*** RECORDS TO USE ***

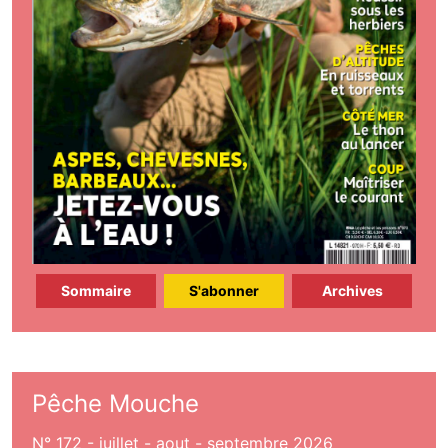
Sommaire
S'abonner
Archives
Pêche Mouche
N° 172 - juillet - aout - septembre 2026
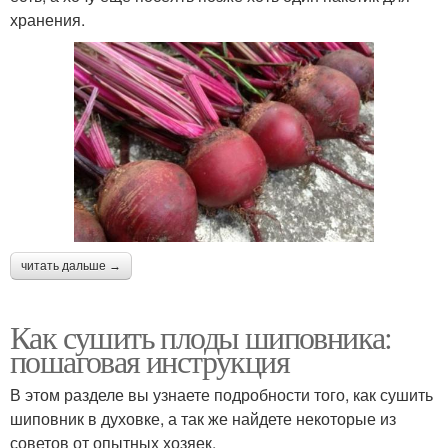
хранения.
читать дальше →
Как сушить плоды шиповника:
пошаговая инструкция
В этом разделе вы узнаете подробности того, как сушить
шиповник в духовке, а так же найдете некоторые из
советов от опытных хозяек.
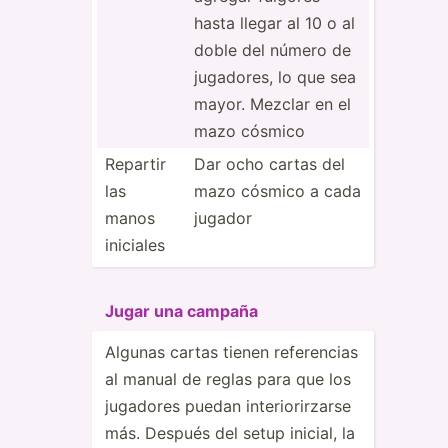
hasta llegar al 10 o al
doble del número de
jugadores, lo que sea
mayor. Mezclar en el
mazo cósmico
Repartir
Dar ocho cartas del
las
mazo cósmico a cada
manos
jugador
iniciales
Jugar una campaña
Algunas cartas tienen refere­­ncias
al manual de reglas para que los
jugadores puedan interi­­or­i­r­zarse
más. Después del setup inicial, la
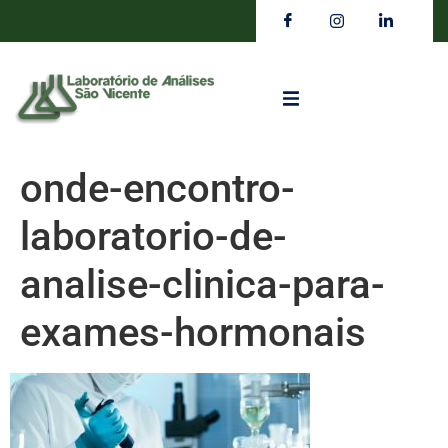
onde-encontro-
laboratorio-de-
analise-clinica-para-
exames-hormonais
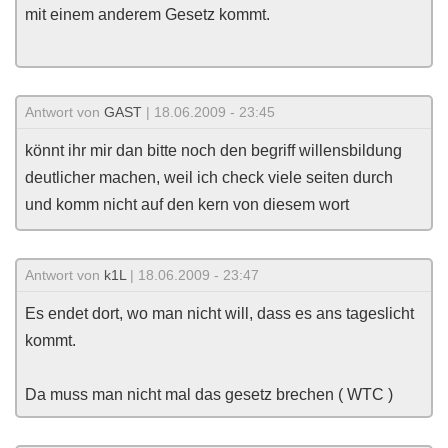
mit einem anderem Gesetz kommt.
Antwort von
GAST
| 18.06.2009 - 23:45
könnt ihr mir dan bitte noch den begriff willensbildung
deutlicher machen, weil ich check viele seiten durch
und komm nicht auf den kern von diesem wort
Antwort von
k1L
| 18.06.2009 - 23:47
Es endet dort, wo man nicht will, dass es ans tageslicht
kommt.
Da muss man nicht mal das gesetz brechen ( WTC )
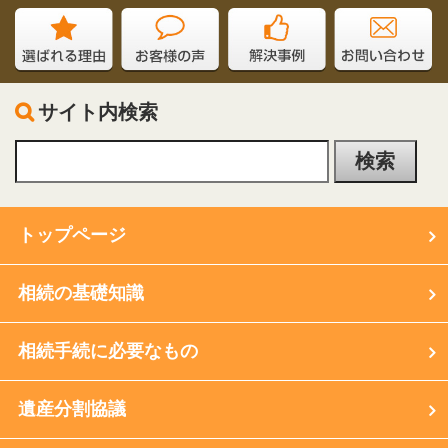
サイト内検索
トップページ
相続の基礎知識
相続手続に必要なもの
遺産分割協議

*** End of RECORDS TO USE ***

State the number of lines in these entries that include the string "cartas". Provide nothing beyond that number.

2